Newly renamed Somerton Dwelling focuses on consumers
Thomas Russell -- Furniture Today, June 20, 2013
CORONA, Calif. — Case goods manufacturer Somerton Home Furnishings has changed its name to Somerton Dwelling, a shift meant to highlight its efforts to develop a line that better reflects consumers' style preferences and lifestyles.
"Our mission is creating and selling innovative furniture for today's consumers who have a modern sensibility, complemented by original design, superior quality, sustainability, customer service and affordability," company President Rita Ho-Bezzola said in a statement. "Our message to the consumer is ‘live the life you love,' and we want to support that concept with every action we take."
The company is rolling out the name change along with a new corporate logo and merchandising strategy in time for the July 29-Aug. 2 Las Vegas Market. There, in about 7,000 square feet in World Market Center A-914 and A-916, it will showcase several new occasional and dining groups.
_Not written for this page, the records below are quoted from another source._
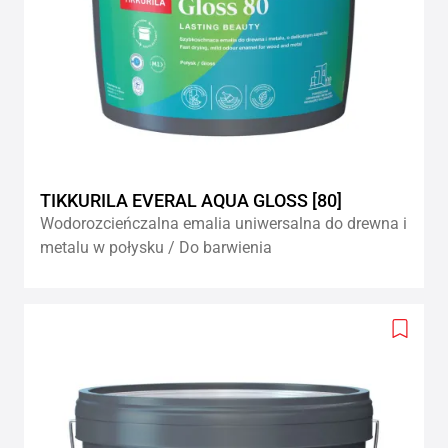
TIKKURILA EVERAL AQUA GLOSS [80]
Wodorozcieńczalna emalia uniwersalna do drewna i
metalu w połysku / Do barwienia
Add
to
wishlis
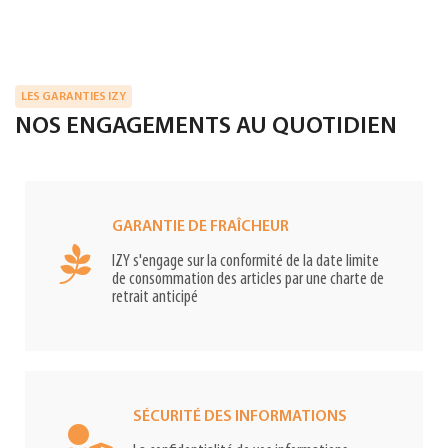
LES GARANTIES IZY
NOS ENGAGEMENTS AU QUOTIDIEN
GARANTIE DE FRAÎCHEUR
IZY s'engage sur la conformité de la date limite
de consommation des articles par une charte de
retrait anticipé
SÉCURITÉ DES INFORMATIONS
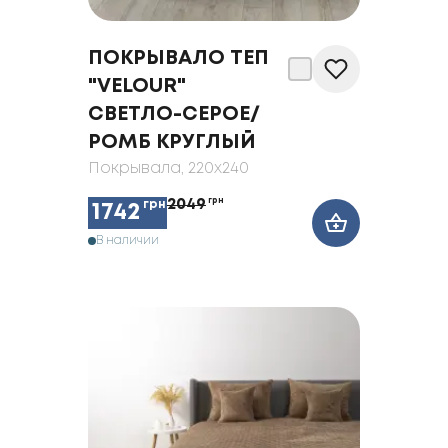
ПОКРЫВАЛО ТЕП
"VELOUR"
СВЕТЛО-СЕРОЕ/
РОМБ КРУГЛЫЙ
Покрывала
, 220x240
2049
грн
грн
1742
В наличии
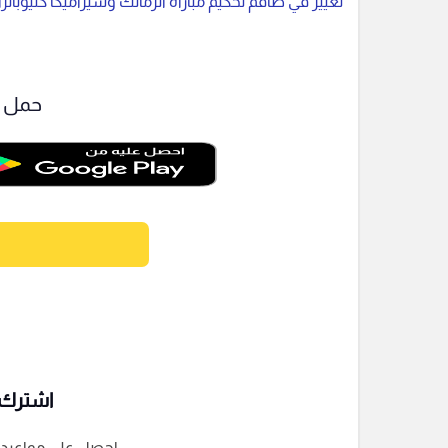
تغيير في طاقم تحكيم مباراة الزمالك وسيراميكا كليوباترا
حمل ت
اشترك ف
احصل على مواعيد الم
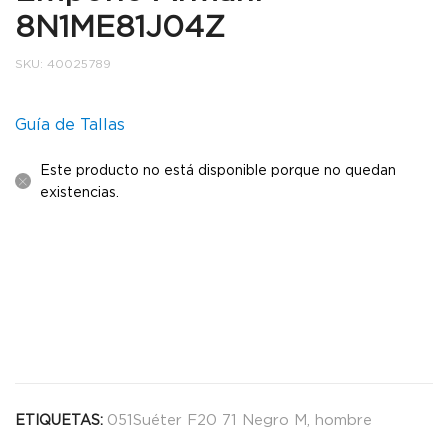
8N1ME81J04Z
SKU:
40025789
Guía de Tallas
Este producto no está disponible porque no quedan
existencias.
051Suéter F20 71 Negro M
,
hombre
ETIQUETAS:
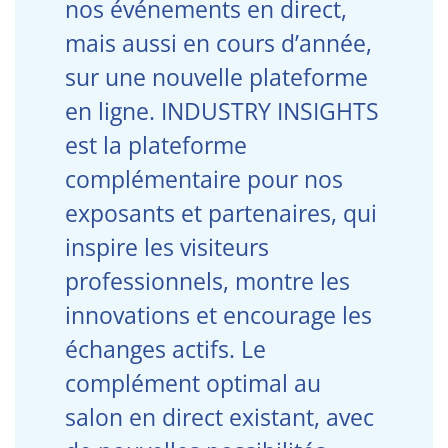
nos événements en direct,
mais aussi en cours d’année,
sur une nouvelle plateforme
en ligne. INDUSTRY INSIGHTS
est la plateforme
complémentaire pour nos
exposants et partenaires, qui
inspire les visiteurs
professionnels, montre les
innovations et encourage les
échanges actifs. Le
complément optimal au
salon en direct existant, avec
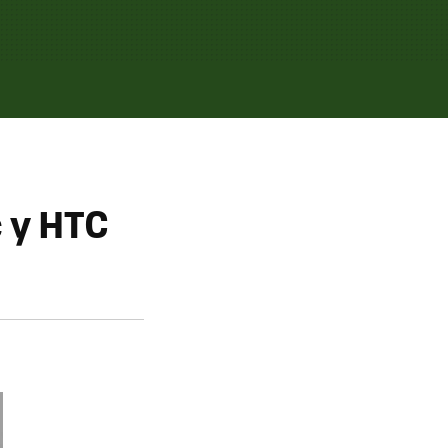
 y HTC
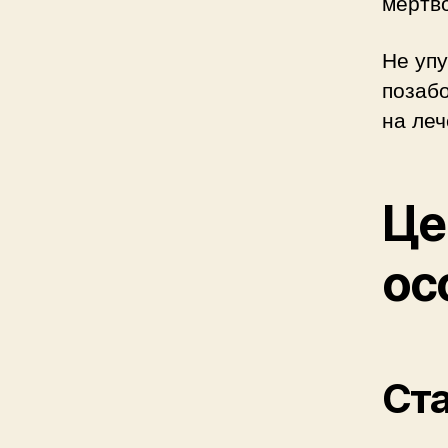
мёртво
Не упу
позабо
на леч
Це
ос
Ст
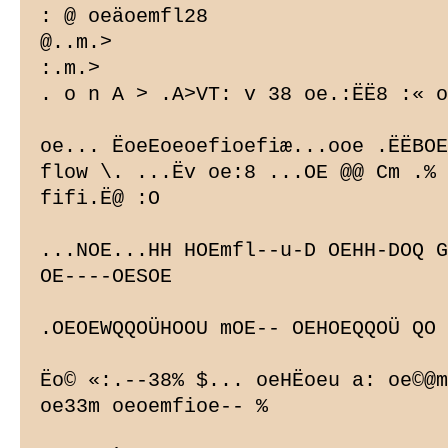
: @ oeäoemfl28

@..m.>

:.m.>

. o n A > .A>VT: v 38 oe.:ËË8 :« o
oe... ËoeEoeoefioefiæ...ooe .ËËBOE
flow \. ...Ëv oe:8 ...OE @@ Cm .% 
fifi.Ë@ :O

...NOE...HH HOEmfl--u-D OEHH-DOQ G
OE----OESOE

.OEOEWQQOÜHOOU mOE-- OEHOEQQOÜ QO

Ëo© «:.--38% $... oeHËoeu a: oe©@m
oe33m oeoemfioe-- %
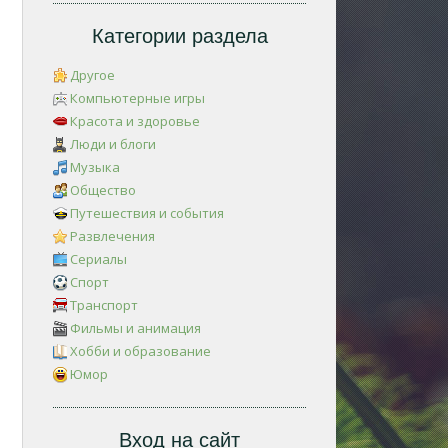
Категории раздела
Другое
Компьютерные игры
Красота и здоровье
Люди и блоги
Музыка
Общество
Путешествия и события
Развлечения
Сериалы
Спорт
Транспорт
Фильмы и анимация
Хобби и образование
Юмор
Вход на сайт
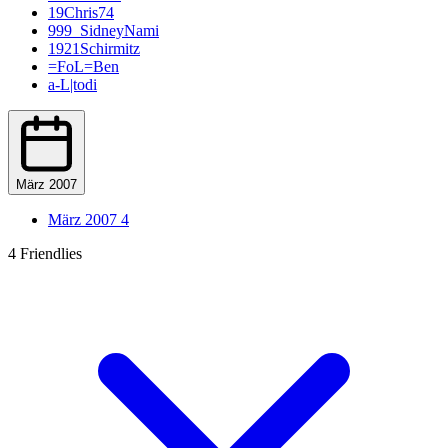
19Chris74
999_SidneyNami
1921Schirmitz
=FoL=Ben
a-L|todi
Aaroan22
abdecker
Acxxis
Acy88
AdamskiFifa09
März 2007
addy
adequade53
März 2007
4
Adi
Adler Essen
4 Friendlies
Adlerträger
Adrian Zralka
AFC-Ramos
Afghanenpower
agrohimzui
Aguero27
Ahlener86
aikone
airoxSTAR
airwaver
akedo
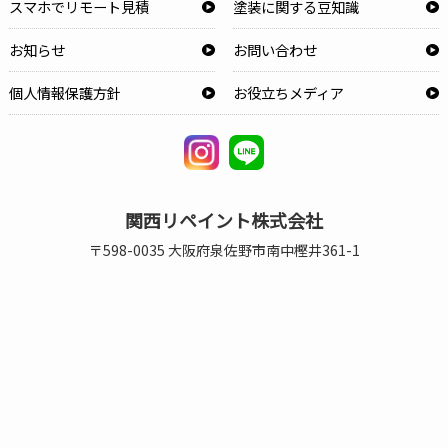
スマホでリモート見積
塗装に関する豆知識
お知らせ
お問い合わせ
個人情報保護方針
お役立ちメディア
関西リペイント株式会社
〒598-0035 大阪府泉佐野市南中樫井361-1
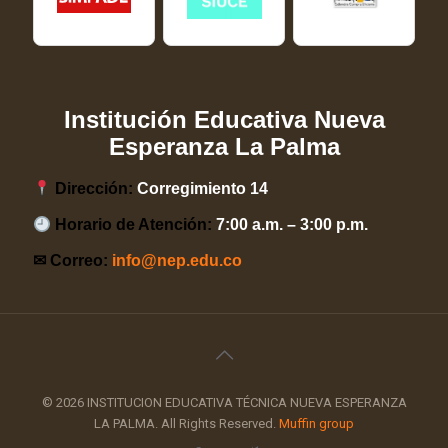
Institución Educativa Nueva
Esperanza La Palma
Dirección:
Corregimiento 14
Horario de Atención:
7:00 a.m. – 3:00 p.m.
✉ Correo:
info@nep.edu.co
© 2026 INSTITUCION EDUCATIVA TÉCNICA NUEVA ESPERANZA
LA PALMA. All Rights Reserved.
Muffin group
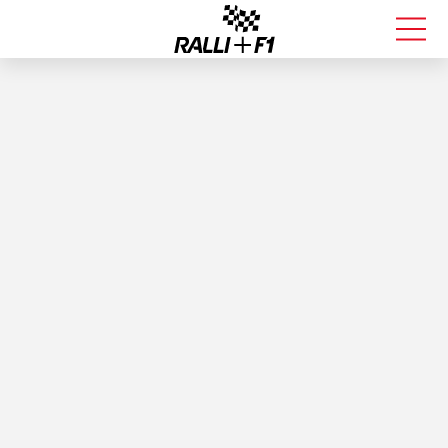
FORMULA 1
RALLI
KALLE ROVANPERÄ
VALTTERI BOTTAS
MUUT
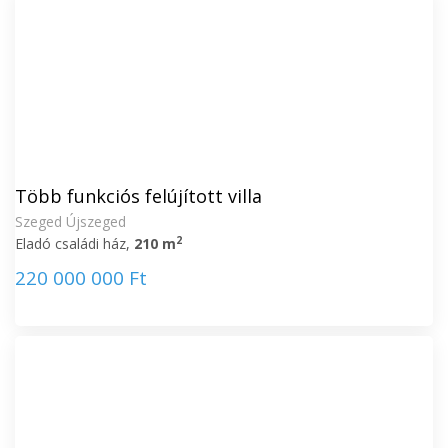
Több funkciós felújított villa
Szeged Újszeged
2
Eladó családi ház,
210 m
220 000 000 Ft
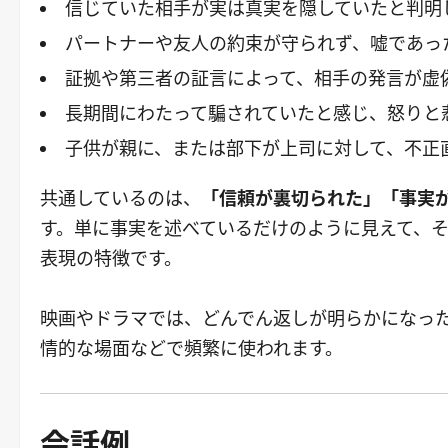
信じていた相手が実は真実を隠していたと判明
パートナーや友人の約束が守られず、嘘であっ
証拠や第三者の証言によって、相手の発言が虚
長期間にわたって騙されていたと感じ、怒りと
子供が親に、または部下が上司に対して、不正
共通しているのは、
「信頼が裏切られた」「事実
す。単に事実を述べているだけのように見えて、
表現の特徴です。
映画やドラマでは、どんでん返しが明らかになっ
情的な場面などで頻繁に使われます。
会話例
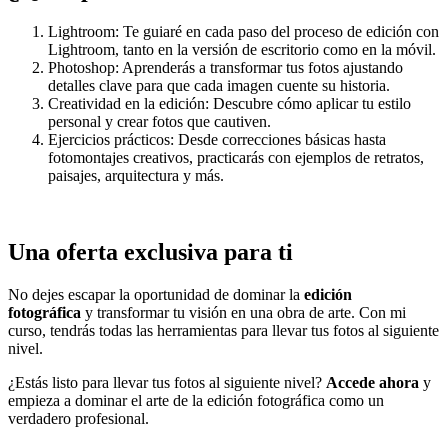
Lightroom: Te guiaré en cada paso del proceso de edición con
Lightroom, tanto en la versión de escritorio como en la móvil.
Photoshop: Aprenderás a transformar tus fotos ajustando
detalles clave para que cada imagen cuente su historia.
Creatividad en la edición: Descubre cómo aplicar tu estilo
personal y crear fotos que cautiven.
Ejercicios prácticos: Desde correcciones básicas hasta
fotomontajes creativos, practicarás con ejemplos de retratos,
paisajes, arquitectura y más.
Una oferta exclusiva para ti
No dejes escapar la oportunidad de dominar la
edición
fotográfica
y transformar tu visión en una obra de arte. Con mi
curso, tendrás todas las herramientas para llevar tus fotos al siguiente
nivel.
¿Estás listo para llevar tus fotos al siguiente nivel?
Accede ahora
y
empieza a dominar el arte de la edición fotográfica como un
verdadero profesional.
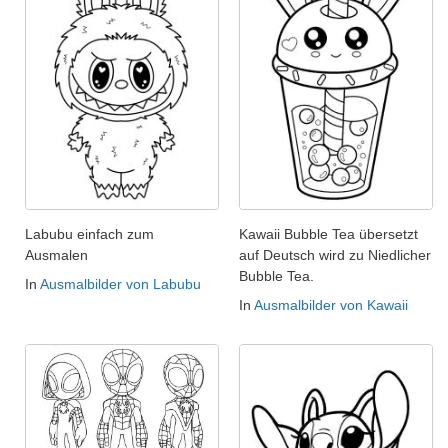
Labubu einfach zum
Kawaii Bubble Tea übersetzt
Ausmalen
auf Deutsch wird zu Niedlicher
Bubble Tea.
In
Ausmalbilder von Labubu
In
Ausmalbilder von Kawaii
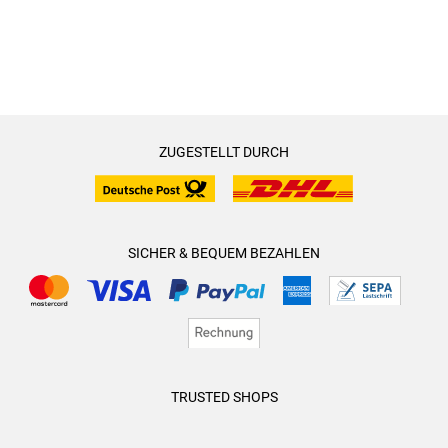
ZUGESTELLT DURCH
SICHER & BEQUEM BEZAHLEN
TRUSTED SHOPS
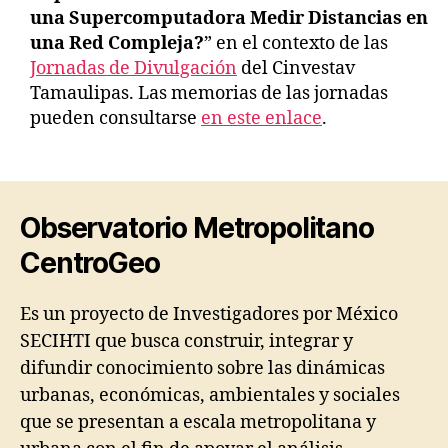
una Supercomputadora Medir Distancias en
una Red Compleja?
” en el contexto de las
Jornadas de Divulgación
del Cinvestav
Tamaulipas. Las memorias de las jornadas
pueden consultarse
en este enlace
.
Observatorio Metropolitano
CentroGeo
Es un proyecto de Investigadores por México
SECIHTI que busca construir, integrar y
difundir conocimiento sobre las dinámicas
urbanas, económicas, ambientales y sociales
que se presentan a escala metropolitana y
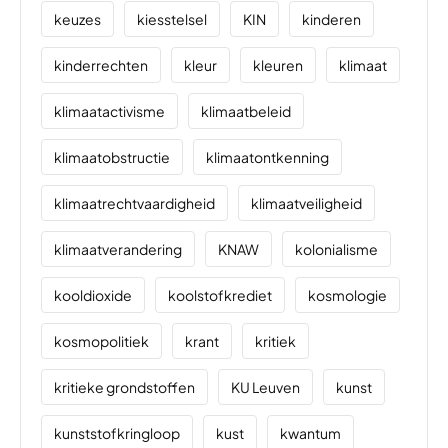
keuzes
kiesstelsel
KIN
kinderen
kinderrechten
kleur
kleuren
klimaat
klimaatactivisme
klimaatbeleid
klimaatobstructie
klimaatontkenning
klimaatrechtvaardigheid
klimaatveiligheid
klimaatverandering
KNAW
kolonialisme
kooldioxide
koolstofkrediet
kosmologie
kosmopolitiek
krant
kritiek
kritieke grondstoffen
KU Leuven
kunst
kunststofkringloop
kust
kwantum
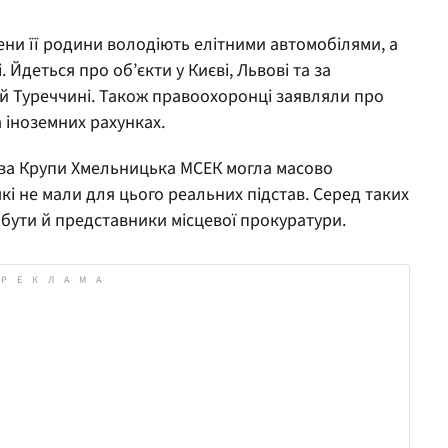
лени її родини володіють елітними автомобілями, а
 Йдеться про об’єкти у Києві, Львові та за
ї й Туреччині. Також правоохоронці заявляли про
 іноземних рахунках.
цтва Крупи Хмельницька МСЕК могла масово
кі не мали для цього реальних підстав. Серед таких
 бути й представники місцевої прокуратури.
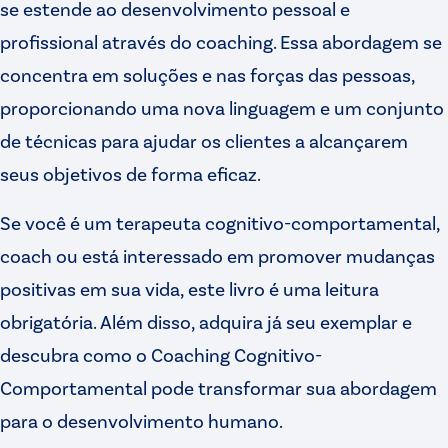
se estende ao desenvolvimento pessoal e
profissional através do coaching. Essa abordagem se
concentra em soluções e nas forças das pessoas,
proporcionando uma nova linguagem e um conjunto
de técnicas para ajudar os clientes a alcançarem
seus objetivos de forma eficaz.
Se você é um terapeuta cognitivo-comportamental,
coach ou está interessado em promover mudanças
positivas em sua vida, este livro é uma leitura
obrigatória. Além disso, adquira já seu exemplar e
descubra como o Coaching Cognitivo-
Comportamental pode transformar sua abordagem
para o desenvolvimento humano.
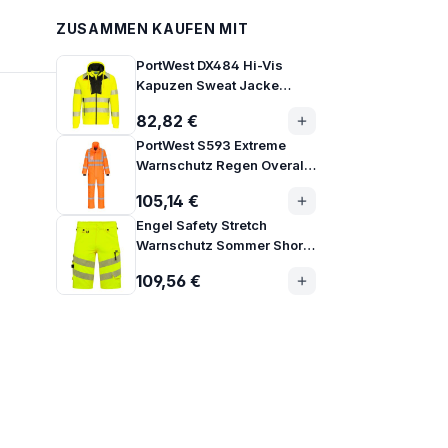
ZUSAMMEN KAUFEN MIT
PortWest DX484 Hi-Vis
Kapuzen Sweat Jacke
Klasse 2
82,82 €
PortWest S593 Extreme
Warnschutz Regen Overall
hoch atmungsaktiv
105,14 €
Engel Safety Stretch
Warnschutz Sommer Shorts
Klasse 1 | 6345-124
109,56 €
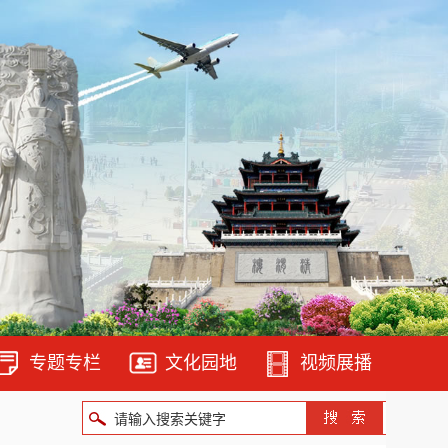
专题专栏
文化园地
视频展播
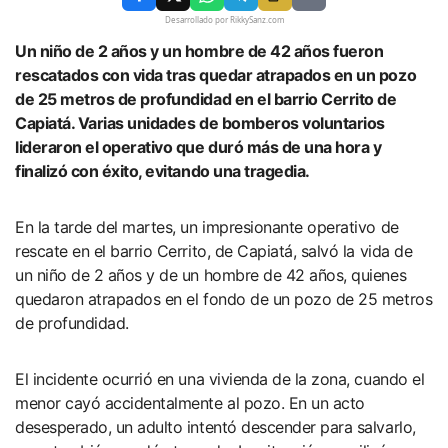
Desarrollado por RikkySanz.com
Un niño de 2 años y un hombre de 42 años fueron
rescatados con vida tras quedar atrapados en un pozo
de 25 metros de profundidad en el barrio Cerrito de
Capiatá. Varias unidades de bomberos voluntarios
lideraron el operativo que duró más de una hora y
finalizó con éxito, evitando una tragedia.
En la tarde del martes, un impresionante operativo de
rescate en el barrio Cerrito, de Capiatá, salvó la vida de
un niño de 2 años y de un hombre de 42 años, quienes
quedaron atrapados en el fondo de un pozo de 25 metros
de profundidad.
El incidente ocurrió en una vivienda de la zona, cuando el
menor cayó accidentalmente al pozo. En un acto
desesperado, un adulto intentó descender para salvarlo,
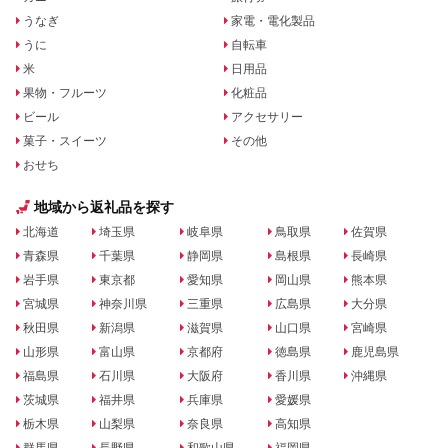
うなぎ
家電・電化製品
うに
自転車
米
日用品
果物・フルーツ
化粧品
ビール
アクセサリー
菓子・スイーツ
その他
おせち
地域から返礼品を探す
北海道
埼玉県
岐阜県
鳥取県
佐賀県
青森県
千葉県
静岡県
島根県
長崎県
岩手県
東京都
愛知県
岡山県
熊本県
宮城県
神奈川県
三重県
広島県
大分県
秋田県
新潟県
滋賀県
山口県
宮崎県
山形県
富山県
京都府
徳島県
鹿児島県
福島県
石川県
大阪府
香川県
沖縄県
茨城県
福井県
兵庫県
愛媛県
栃木県
山梨県
奈良県
高知県
群馬県
長野県
和歌山県
福岡県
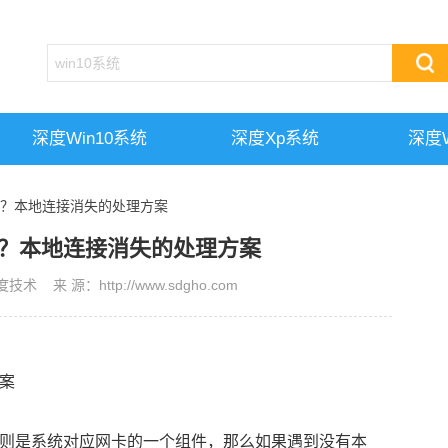
深度win10系统
深度xp系统
深度w
办？本地连接消失的处理方案
？本地连接消失的处理方案
 来 源：http://www.sdgho.com
案
则是系统对应网卡的一个组件，那么如果遇到没有本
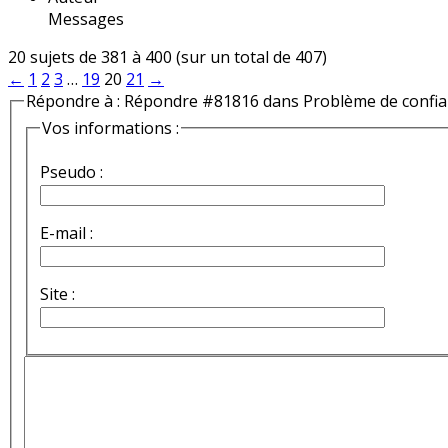
Messages
20 sujets de 381 à 400 (sur un total de 407)
←
1
2
3
…
19
20
21
→
Répondre à : Répondre #81816 dans Problème de confi
Vos informations :
Pseudo :
E-mail :
Site :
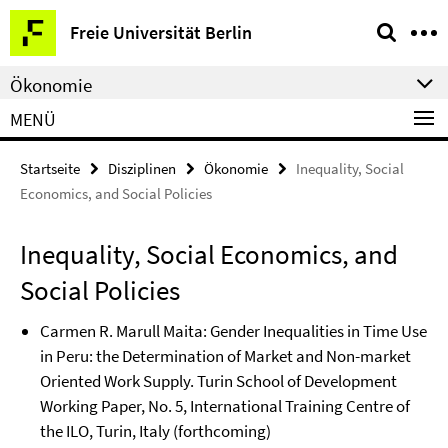
Springe
Service-
Freie Universität Berlin
direkt
Navigation
zu
Ökonomie
Inhalt
MENÜ
Startseite
Disziplinen
Ökonomie
Inequality, Social
Economics, and Social Policies
Inequality, Social Economics, and
Social Policies
Carmen R. Marull Maita: Gender Inequalities in Time Use
in Peru: the Determination of Market and Non-market
Oriented Work Supply. Turin School of Development
Working Paper, No. 5, International Training Centre of
the ILO, Turin, Italy (forthcoming)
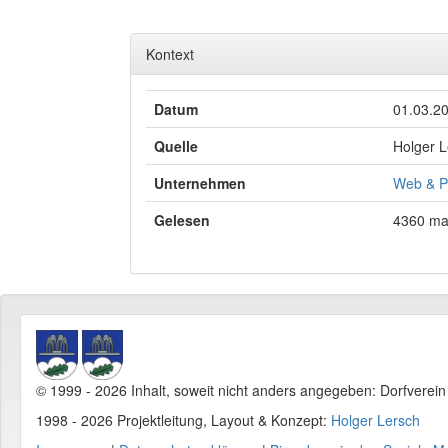
Kontext
Datum
01.03.2
Quelle
Holger L
Unternehmen
Web & P
Gelesen
4360 ma
© 1999 - 2026 Inhalt, soweit nicht anders angegeben: Dorfverei
1998 - 2026 Projektleitung, Layout & Konzept:
Holger Lersch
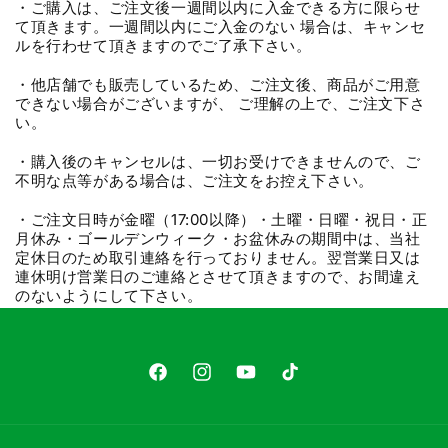
・ご購入は、ご注文後一週間以内に入金できる方に限らせ
て頂きます。一週間以内にご入金のない 場合は、キャンセ
ルを行わせて頂きますのでご了承下さい。
・他店舗でも販売しているため、ご注文後、商品がご用意
できない場合がございますが、 ご理解の上で、ご注文下さ
い。
・購入後のキャンセルは、一切お受けできませんので、ご
不明な点等がある場合は、ご注文をお控え下さい。
・ご注文日時が金曜（17:00以降）・土曜・日曜・祝日・正
月休み・ゴールデンウィーク・お盆休みの期間中は、当社
定休日のため取引連絡を行っておりません。翌営業日又は
連休明け営業日のご連絡とさせて頂きますので、お間違え
のないようにして下さい。
Facebook
Instagram
YouTube
TikTok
The company has not yet revealed specifics about its introductions for the summer market. However, the company said its new items will be "styled and priced to compete head to head with the popular household retailer chains." A typical table and four chair set, for example, would retail around $1,299.
It also is offering English dovetailing, self-closing, full-extension drawer glides and water-based finishes throughout the wood line.
Somerton is the U.S. sales and marketing arm of Kingstone Furniture, a case goods manufacturer in Dongguan City in southern China. Somerton's corporate offices and distribution center are in Corona, Calif., and it also has an East Coast warehouse in Stoneville, N.C., about a 40 minutes north of High Point.
Ho-Bezzola said she believes these and other initiatives will help grow the company's market share in the next five years.
"They tell me I have sawdust in my blood," she said. "However, I believe to be a force in the home furnishings industry, manufacturers need to start thinking like a consumer and produce products that we would welcome in our own homes."